Over the years, several methods of administering biologically-effective materials to animals have been proposed. Many biologically-effective materials are available as water-soluble salts and can be readily included as medicinal agents in pharmaceutical formulations. Problems arise when the desired biologically-effective material is either poorly soluble in aqueous fluids or is rapidly degraded in vivo. Simply by way of example, many of these biologically-effective materials have mercapto-functional groups. These include e.g., antiproliferative and/or immunosuppressive agents such as the mercaptopurines, as well as peptides and proteins with demonstrated or potential utility as medicinal agents. These types of materials often present complex problems of pharmacokinetics and bioavailability based on their poor solubility in blood or tissue fluids, tissue distribution, clearance rate and antigenicity, after administration to an animal in need of such treatment.
For instance, the class of compounds known as nucleoside and nucleotide analogs are potentially useful therapeutically in the treatment of cancers and in immuno-supression, because they interfere with DNA synthesis. This property is useful in treating a broad class of diseases or disorders characterized by excessive or inappropriate cell division. However, the artisan will appreciate that these compounds have a very narrow therapeutic index, requiring careful control of dose, kinetics and tissue concentrations. Thus, there is a need to provide improved nucleoside and nucleotide analogs where more targeted delivery to selected tissues, and/or improved release kinetics is desirable.
For example, 6-mercaptopurine or 6-MP, while otherwise a promising anticancer agent and immunosuppressive, has substantial drawbacks. Absorption of 6-MP is incomplete after oral ingestion and bioavailability is reduced by first-pass metabolism through the liver. It is reported that oral bioavailability of 6-MP is only 5% to 37%, with great variability between patients.

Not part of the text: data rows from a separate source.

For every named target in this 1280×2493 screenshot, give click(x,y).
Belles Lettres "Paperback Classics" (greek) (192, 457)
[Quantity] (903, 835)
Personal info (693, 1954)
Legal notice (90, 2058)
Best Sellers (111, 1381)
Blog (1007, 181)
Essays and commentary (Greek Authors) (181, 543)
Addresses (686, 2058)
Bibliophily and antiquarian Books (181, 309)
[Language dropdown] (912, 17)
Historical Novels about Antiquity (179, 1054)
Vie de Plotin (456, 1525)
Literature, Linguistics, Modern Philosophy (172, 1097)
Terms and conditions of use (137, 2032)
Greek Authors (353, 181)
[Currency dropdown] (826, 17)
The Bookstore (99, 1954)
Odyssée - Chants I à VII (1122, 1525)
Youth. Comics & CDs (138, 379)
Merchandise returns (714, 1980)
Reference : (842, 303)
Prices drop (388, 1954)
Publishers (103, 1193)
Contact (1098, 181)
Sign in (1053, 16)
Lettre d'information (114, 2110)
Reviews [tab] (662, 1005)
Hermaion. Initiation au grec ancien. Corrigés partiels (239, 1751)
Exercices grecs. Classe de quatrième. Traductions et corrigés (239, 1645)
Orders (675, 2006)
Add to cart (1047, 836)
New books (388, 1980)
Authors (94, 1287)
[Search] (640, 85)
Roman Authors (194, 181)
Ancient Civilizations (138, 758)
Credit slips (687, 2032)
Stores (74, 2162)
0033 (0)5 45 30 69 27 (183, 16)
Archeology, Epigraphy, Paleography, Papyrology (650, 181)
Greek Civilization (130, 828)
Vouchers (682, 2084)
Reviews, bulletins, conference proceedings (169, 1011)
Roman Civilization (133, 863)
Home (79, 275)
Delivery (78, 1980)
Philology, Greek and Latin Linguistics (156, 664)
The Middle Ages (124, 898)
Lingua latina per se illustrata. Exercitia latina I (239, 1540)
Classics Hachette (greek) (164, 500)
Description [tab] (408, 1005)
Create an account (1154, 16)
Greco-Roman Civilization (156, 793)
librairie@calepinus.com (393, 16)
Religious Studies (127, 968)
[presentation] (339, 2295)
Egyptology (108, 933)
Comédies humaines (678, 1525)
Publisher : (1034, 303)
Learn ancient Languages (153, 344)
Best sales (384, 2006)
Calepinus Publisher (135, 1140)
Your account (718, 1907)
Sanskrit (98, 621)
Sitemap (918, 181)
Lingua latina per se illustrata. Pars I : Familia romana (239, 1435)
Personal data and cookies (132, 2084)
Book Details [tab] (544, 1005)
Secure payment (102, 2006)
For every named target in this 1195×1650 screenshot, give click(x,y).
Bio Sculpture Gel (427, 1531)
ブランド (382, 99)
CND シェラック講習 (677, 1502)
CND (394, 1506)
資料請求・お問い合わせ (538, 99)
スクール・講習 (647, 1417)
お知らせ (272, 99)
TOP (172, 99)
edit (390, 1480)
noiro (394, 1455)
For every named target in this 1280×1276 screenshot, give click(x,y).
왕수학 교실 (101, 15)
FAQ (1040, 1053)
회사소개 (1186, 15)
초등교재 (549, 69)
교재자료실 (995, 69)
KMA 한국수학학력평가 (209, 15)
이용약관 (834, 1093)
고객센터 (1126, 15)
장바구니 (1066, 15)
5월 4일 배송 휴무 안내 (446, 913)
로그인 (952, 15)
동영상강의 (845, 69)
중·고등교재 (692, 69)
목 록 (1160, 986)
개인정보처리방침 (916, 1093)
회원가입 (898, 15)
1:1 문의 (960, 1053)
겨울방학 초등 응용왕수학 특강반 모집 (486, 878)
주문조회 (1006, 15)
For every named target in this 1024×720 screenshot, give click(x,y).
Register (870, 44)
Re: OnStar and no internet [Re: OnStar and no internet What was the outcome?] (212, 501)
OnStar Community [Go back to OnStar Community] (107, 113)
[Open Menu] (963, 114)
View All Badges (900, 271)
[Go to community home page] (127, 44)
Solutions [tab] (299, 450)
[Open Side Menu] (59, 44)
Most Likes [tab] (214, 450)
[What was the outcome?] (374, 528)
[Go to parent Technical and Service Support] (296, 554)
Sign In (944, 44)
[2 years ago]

One way to solubilize biologically-effective materials and improve solubility, bioavailability, etc., is to include them as part of a soluble prodrug. Prodrugs include chemical derivatives of a medicinal agent, e.g., a biologically-effective parent compound which, upon administration, eventually liberates the parent compound in vivo. Prodrugs allow the artisan to modify the onset and/or duration of action of an agent, in vivo and can modify the transportation, distribution or solubility of a drug in the body. Furthermore, prodrug formulations often reduce the toxicity and/or otherwise overcome difficulties encountered when administering pharmaceutical preparations. Typical examples of prodrugs include organic phosphates or esters of alcohols or thioalcohols.
Prodrugs are often biologically inert or substantially inactive forms of the parent or active compound. The rate of release of the active drug, typically by hydrolysis, is influenced by several factors, but especially by the type of bond joining the parent drug to the modifier. Care must be taken to avoid preparing prodrugs which are eliminated through the kidney or reticular endothelial system, etc., before a sufficient amount of hydrolysis of the parent compound occurs.
Previous efforts to improve the utility of certain therapeutically useful mercaptan compounds have been reported. For example, azathioprine (IMURAN) is a prodrug of 6-mercaptopurine containing an imidazole group attached to the sulfur at the 6-position of the purine ring. This substitution serves to decrease the rate of inactivation by enzymatic S-methylation, nonenzymatic oxidation, and/or conversion to thiourate by xanthine oxidase. Azathioprine reacts with sulfhydryl compounds such as glutathione (reported to be by nonenzymatic pathways) which produces a more controlled liberation of mercaptopurine in tissues. Azathioprine is also reported to provide enhanced immunosuppressive activity relative to unmodified 6-MP. In spite of this advance, further improvements have been sought in order to deliver various mercaptan-based therapeutic agents in ways which would be therapeutically superior to that which is currently available. For example, it would be desirable to reduce the number of dosages a patient would require and/or more predictable control of the rate of release of the drug from a carrier.
Incorporating a polymer as part of a prodrug system has been suggested to increase the circulating life of some drugs having an available hydroxyl or amine group. See, for example U.S. Pat. No. 6,180,095, the contents of which are incorporated herein by reference. The '095 patent discloses polymer-based double prodrug systems using a benzyl elimination (BE) system for controllably delivering biologically active materials in vivo.
While a number of polymeric prodrug systems are known to the art, including those prepared by linking a polyethylene glycol (PEG) to a drug or other agent of interest, conjugates that directly exploit the thiol function groups of many potentially useful biologically effective substances are not believed to be mentioned. Protected sulfur-linked polyethylene glycols are also known, although these ultimately form polymer-drug conjugates via covalent disulfide bonds (—S—S— bonds) not via covalent thiol bonds (—SH— bonds). See Woghiren et al., 1993, Bioconjugate Chem. 4: 314–318, who linked a 5 kDa PEG to papain enzyme by disulfide linkers.
Thus, there remains a need for improved polymeric prodrug systems for thiol- or mercaptan containing compounds. The present invention addresses this need.